El Premio Nóbel de Química 2013

El próximo miércoles se conocerá quién recibirá el premio Nóbel de Química este año. Aunque parezca raro, los científicos hacemos apuestas de a ver a quién se le da el galardón. En el blog ChemBark se puede ver uno de estos listados.

Por el momento, el tema que parece tener más posibilidades de ser recompensado es el de espectroscopía de moléculas aisladas y aplicaciones de láseres al efecto. Uno de los posibles candidatos es Moerner, de Standford, cuyo CV es el siguiente:

W. E. MoernerW. E. Moerner, the Harry S. Mosher Professor of Chemistry and professor, by courtesy, of applied physics, conducts research in physical chemistry, biophysics, nanophotonics and nanoparticle trapping. He earned three bachelor’s degrees from Washington University in 1975 and master’s and doctoral degrees from Cornell University in 1978 and 1982. From 1981 to 1995, he was a research staff member at IBM, receiving two IBM Outstanding Technical Achievement Awards. Moerner was guest professor of physical chemistry at the Swiss Federal Institute of Technology from 1993 to 1994 and professor and distinguished chair in physical chemistry at the University of California-San Diego from 1995 to 1998, the year he joined the Stanford faculty. He was elected as a fellow of the American Physical Society in 1992 and received the society’s Earle K. Plyler Prize for Molecular Spectroscopy in 2001. His other elected fellowships include the Optical Society of America, the American Academy of Arts and Sciences, the Australian Academy of Sciences and the American Association for the Advancement of Science.
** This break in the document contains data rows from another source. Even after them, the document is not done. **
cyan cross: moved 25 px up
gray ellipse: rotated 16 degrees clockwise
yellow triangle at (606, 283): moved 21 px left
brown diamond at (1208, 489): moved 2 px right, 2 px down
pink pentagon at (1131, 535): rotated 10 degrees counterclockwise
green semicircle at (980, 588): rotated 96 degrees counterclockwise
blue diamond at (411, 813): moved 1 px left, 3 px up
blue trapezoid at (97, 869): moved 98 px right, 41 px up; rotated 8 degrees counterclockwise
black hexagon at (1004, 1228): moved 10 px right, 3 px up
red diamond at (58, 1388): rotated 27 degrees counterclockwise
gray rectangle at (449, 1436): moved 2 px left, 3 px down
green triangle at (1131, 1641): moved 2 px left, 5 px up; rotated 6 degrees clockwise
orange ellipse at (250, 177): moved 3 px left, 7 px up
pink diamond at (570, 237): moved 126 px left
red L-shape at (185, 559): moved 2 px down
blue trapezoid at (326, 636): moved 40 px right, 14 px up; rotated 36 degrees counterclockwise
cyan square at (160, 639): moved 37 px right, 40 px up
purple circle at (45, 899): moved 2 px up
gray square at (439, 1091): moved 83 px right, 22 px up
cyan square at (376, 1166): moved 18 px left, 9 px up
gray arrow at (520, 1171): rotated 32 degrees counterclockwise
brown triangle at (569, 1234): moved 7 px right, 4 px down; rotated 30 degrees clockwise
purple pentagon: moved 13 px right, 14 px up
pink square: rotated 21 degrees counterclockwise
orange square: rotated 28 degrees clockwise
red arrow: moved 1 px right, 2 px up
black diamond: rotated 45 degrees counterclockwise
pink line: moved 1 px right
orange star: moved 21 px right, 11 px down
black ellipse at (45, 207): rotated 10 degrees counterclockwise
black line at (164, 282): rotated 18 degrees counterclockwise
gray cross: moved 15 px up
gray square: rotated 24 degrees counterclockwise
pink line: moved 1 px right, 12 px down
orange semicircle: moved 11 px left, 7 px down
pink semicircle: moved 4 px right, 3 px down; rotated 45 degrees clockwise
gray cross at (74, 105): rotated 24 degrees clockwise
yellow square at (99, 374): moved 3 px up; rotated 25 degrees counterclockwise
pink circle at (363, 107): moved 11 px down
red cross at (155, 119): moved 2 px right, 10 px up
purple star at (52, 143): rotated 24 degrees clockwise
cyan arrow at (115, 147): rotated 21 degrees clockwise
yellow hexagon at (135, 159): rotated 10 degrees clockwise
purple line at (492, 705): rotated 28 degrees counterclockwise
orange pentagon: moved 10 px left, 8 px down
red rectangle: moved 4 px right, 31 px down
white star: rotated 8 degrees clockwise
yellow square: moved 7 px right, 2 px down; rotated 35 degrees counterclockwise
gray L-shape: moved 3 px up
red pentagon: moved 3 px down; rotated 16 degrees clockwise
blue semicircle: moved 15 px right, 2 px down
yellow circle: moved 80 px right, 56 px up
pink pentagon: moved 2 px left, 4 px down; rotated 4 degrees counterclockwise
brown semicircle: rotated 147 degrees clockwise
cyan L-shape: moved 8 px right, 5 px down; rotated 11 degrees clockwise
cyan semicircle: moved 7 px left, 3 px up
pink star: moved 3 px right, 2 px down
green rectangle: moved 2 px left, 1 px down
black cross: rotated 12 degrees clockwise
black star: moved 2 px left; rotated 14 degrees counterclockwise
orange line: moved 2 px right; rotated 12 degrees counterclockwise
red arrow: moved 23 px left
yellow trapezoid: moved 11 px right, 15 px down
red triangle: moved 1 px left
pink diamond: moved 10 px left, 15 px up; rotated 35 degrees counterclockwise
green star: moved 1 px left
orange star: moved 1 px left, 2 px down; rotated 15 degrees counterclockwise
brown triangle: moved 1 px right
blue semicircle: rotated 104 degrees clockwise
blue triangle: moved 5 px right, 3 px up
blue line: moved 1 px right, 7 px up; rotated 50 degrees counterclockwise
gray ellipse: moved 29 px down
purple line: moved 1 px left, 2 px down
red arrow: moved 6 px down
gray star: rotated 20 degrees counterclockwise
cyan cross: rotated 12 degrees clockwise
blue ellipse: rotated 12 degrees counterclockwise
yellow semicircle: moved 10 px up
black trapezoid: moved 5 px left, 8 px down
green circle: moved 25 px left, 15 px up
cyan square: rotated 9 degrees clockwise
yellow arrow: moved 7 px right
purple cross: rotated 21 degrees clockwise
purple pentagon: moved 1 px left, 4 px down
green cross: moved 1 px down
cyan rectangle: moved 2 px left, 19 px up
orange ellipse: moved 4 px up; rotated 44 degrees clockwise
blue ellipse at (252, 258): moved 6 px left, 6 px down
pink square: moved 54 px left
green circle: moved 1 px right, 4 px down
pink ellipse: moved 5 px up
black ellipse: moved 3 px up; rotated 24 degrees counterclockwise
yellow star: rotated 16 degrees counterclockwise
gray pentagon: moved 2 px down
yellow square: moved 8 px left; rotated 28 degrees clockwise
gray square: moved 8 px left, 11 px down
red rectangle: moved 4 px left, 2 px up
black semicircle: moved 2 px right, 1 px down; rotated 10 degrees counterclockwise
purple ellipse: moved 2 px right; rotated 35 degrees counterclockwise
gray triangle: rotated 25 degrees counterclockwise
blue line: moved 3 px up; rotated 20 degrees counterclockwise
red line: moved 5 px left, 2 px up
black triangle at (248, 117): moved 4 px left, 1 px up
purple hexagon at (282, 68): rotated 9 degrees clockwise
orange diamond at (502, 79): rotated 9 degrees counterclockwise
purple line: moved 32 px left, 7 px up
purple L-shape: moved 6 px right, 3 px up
Otro candidato es el Prof. Michel Morrit de la Universidad de Leiden en Holanda. La descripción de su trabajo es la siguiente

Since the early 1990s, one can isolate the optical signal of a single molecule and single-molecule spectroscopy has quickly grown into an important research field. Not only is single-molecule detection the ultimate limit of chemical analysis, it also offers data free from any form of averaging over populations, providing information about molecular electronic structure and photophysics with unprecedented detail. A single molecule can be seen as a well-defined two-level system interacting with laser fields. It is therefore a nice object for nonlinear and quantum optical experiments. A single molecule is also small, often less than a nanometer in size. It can thus serve as a small probe for structure and dynamics of its condensed environment on a local scale of 1 to 100 nanometers. Our aims are to demonstrate and establish optical methods giving access to the nano-world, and to apply them to problems in physical chemistry, materials science, and biomolecular science.

Y, finalmente, un pionero del campo, el Profesor Richard Zare, absoluta autoridad y cuya descripción de su trabajo en LIF (Laser Induced Fluorescence) puede verse en este artículo.

Veremos si las probabilidades se transforman en realidad.